Алексей добрался до Машкиного уха, поцеловал, спустился к шее. Маша начала поворачиваться, не открывая глаз, и вдруг засмеялась. Алексей попытался обнять ее сильнее, но Машка смеялась и смеялась, уже прямо-таки захлебываясь. Алексей попробовал было обидеться, у него это даже немного получилось, но Машкин смех звучал так заразительно, что обида быстро улетучилась, и Алексей засмеялся тоже.

– Маш! Маша! Что такое?

Повиснув на Алексее, Маша давилась от смеха не в силах сказать ни слова.

– Машка! Да что такое? Скажи! Скажи немедленно!

– А смеяться не бу… дешь? – еле проговорила Маша сквозь всхлипы.

– Так мы уже и так смеемся!

И они захохотали оба.

– Ладно, скажу, – Машка еще всхлипывала, уютно уткнувшись в Лешкину шею. – Когда я была маленькая – ну, в классе втором или первом – девчонки ко мне пристали. Знаешь, говорят, что делают, чтобы дети были? А я стеснялась и отмалчивалась. Те не отстают. Я молчу. И тогда они говорят: «Вот дура, для этого писю в писю встав…». Ой, не могу!

– И что же ты? – заинтересованно спросил Алексей, наполняя стаканчик. – Не поверила?

– Если бы! – Машка снова стала вздрагивать от смеха. – Я сказала… я сказала, что они ничего не знают. Так делали только при царской власти! До революции!

Алексей поперхнулся шампанским и громко захохотал. Машка трясла его за плечи и сквозь смех повторяла: «До революции… до революции!»

Привлеченный веселыми звуками подбежал бродячий пес, недоуменно посмотрел на них, сел рядом и стал подвывать. Смеялись гирлянды на обоих мостах, смеялись снежинки, и только Сунжа продолжала свое: « Michele ma belle…Michele ma belle…».

– Так ты пойдешь?

– Конечно, пойду, дурачок.

Поцелуй получился замечательным, мир на минуту исчез, а потом возник вновь, и был он юн, прекрасен и полон надежд.

– Леша, а ты загадал желание?

– Загадал.

– Какое?

– А разве можно говорить?

– Можно, теперь можно!

– Я загадал, чтоб мы с тобой вот точно так же, здесь же провожали старый год и пили шампанское. Лет через десять. Нет, через двадцать. Точно, через двадцать – 31 декабря 1994 года. А потом пойдем встречать Новый, 1995-й год…

– Здорово! – мечтательно улыбнулась Маша и подняла лицо с заранее закрытыми глазами.

И снова губы нашли губы, и снова мир исчез в сладостной молнии.

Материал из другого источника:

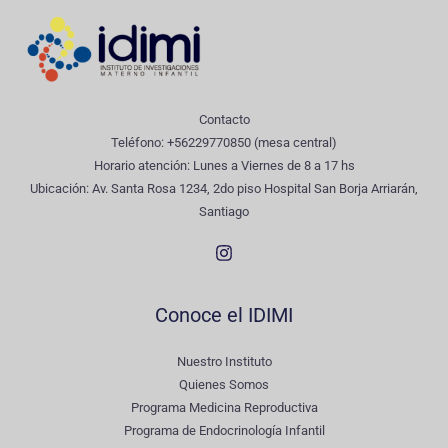
Contacto
Teléfono: +56229770850 (mesa central)
Horario atención: Lunes a Viernes de 8 a 17 hs
Ubicación: Av. Santa Rosa 1234, 2do piso Hospital San Borja Arriarán,
Santiago
Conoce el IDIMI
Nuestro Instituto
Quienes Somos
Programa Medicina Reproductiva
Programa de Endocrinología Infantil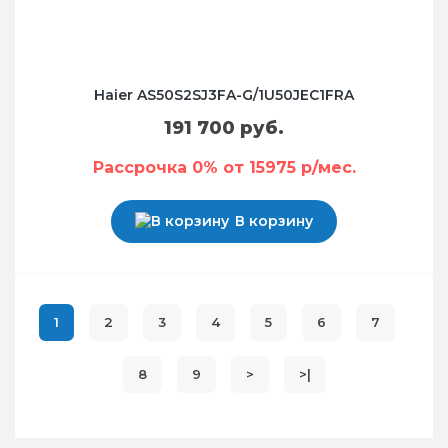
Haier AS50S2SJ3FA-G/1U50JEC1FRA
191 700 руб.
Рассрочка 0% от 15975 р/мес.
В корзину
1
2
3
4
5
6
7
8
9
>
>|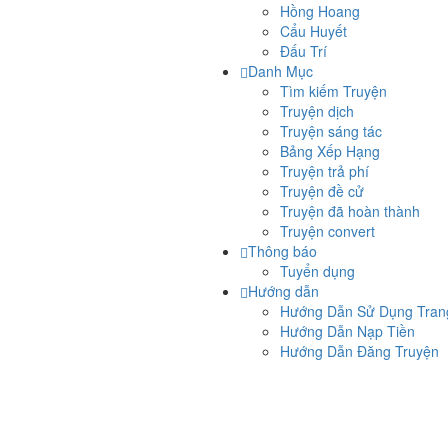
Hồng Hoang
Cẩu Huyết
Đấu Trí
Danh Mục
Tìm kiếm Truyện
Truyện dịch
Truyện sáng tác
Bảng Xếp Hạng
Truyện trả phí
Truyện đề cử
Truyện đã hoàn thành
Truyện convert
Thông báo
Tuyển dụng
Hướng dẫn
Hướng Dẫn Sử Dụng Tra
Hướng Dẫn Nạp Tiền
Hướng Dẫn Đăng Truyện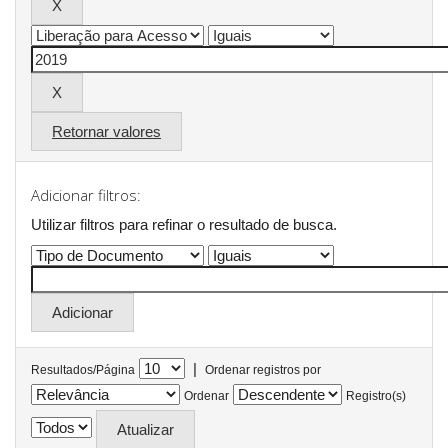
Retornar valores
Adicionar filtros:
Utilizar filtros para refinar o resultado de busca.
|
Resultados/Página
Ordenar registros por
Ordenar
Registro(s)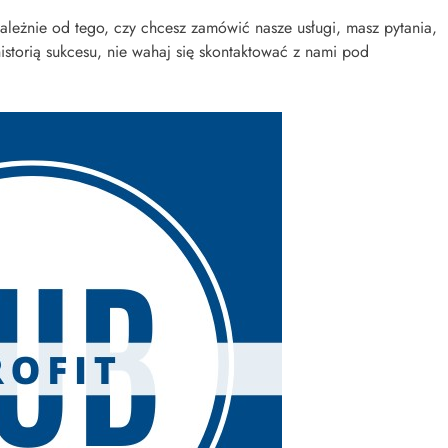
leżnie od tego, czy chcesz zamówić nasze usługi, masz pytania,
istorią sukcesu, nie wahaj się skontaktować z nami pod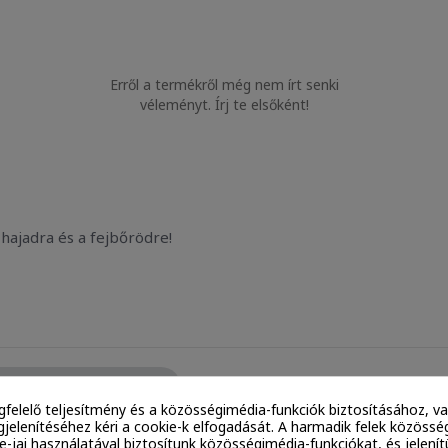
Erről a termékről még nem írt senki
véleményt. Írj te elsőként!
hajadra és a fejbőrödre!
7 Panthenyl Phosphate
gfelelő teljesítmény és a közösségimédia-funkciók biztosításához, va
jelenítéséhez kéri a cookie-k elfogadását. A harmadik felek közössé
d Extract
ie-jai használatával biztosítunk közösségimédia-funkciókat, és jelen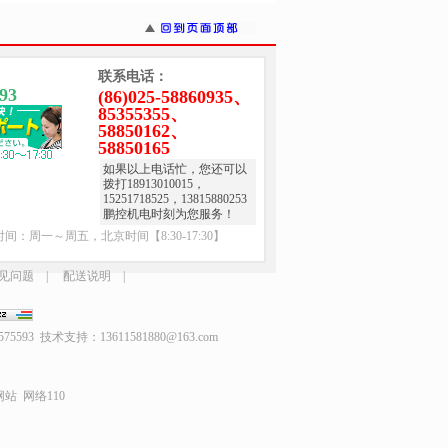
联系电话：
93
(86)025-58860935、
85355355、
58850162、
58850165
如果以上电话忙，您还可以
拨打18913010015，
15251718525，13815880253
鹏控机电时刻为您服务！
间：周一～周五，北京时间【8:30-17:30】
见问题
|
配送说明
|
8575593 技术支持：
13611581880@163.com
网站
网络110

Глядя на них, улыбнулись светящиеся окна Нефтяного института, им подмигнули разноцветные лампочки, бегущая реклама на «Чайке» со смущением предложила хранить деньги в сберегательной кассе, закружили хоровод снежинки, и даже Сунжа запела громче:

I love you.

I want you, I want you, I want you,

I think you know by now,

I’ll get to you somehow,

Until I do I’m telling you so you’ll understand.

Michele ma belle3…

Они ничего не замечали.

Их было двое.

Резкий звук вспорол тишину квартиры. Руки застыли над клавиатурой, картинка еще немного повисела, не желая уходить, и исчезла. Воронцов досадливо поморщился, оглянулся по сторонам. Темная комната освещалась только слабым светом монитора – за окнами было совсем темно. Однако! Сколько же это он просидел – часа три? В дверь снова зазвонили – ага, вот что это за звук. Подойти к двери Воронцов и не подумал – он никого не ждал, а сын обязательно бы предупредил по телефону. Небось, ошибся кто-нибудь. Не вовремя. Хотя…. Теперь Воронцов был уверен, что рассказ он допишет – большое и доброе сидело на плече и улетать не собиралось. А пока надо бы и поесть, заслужил.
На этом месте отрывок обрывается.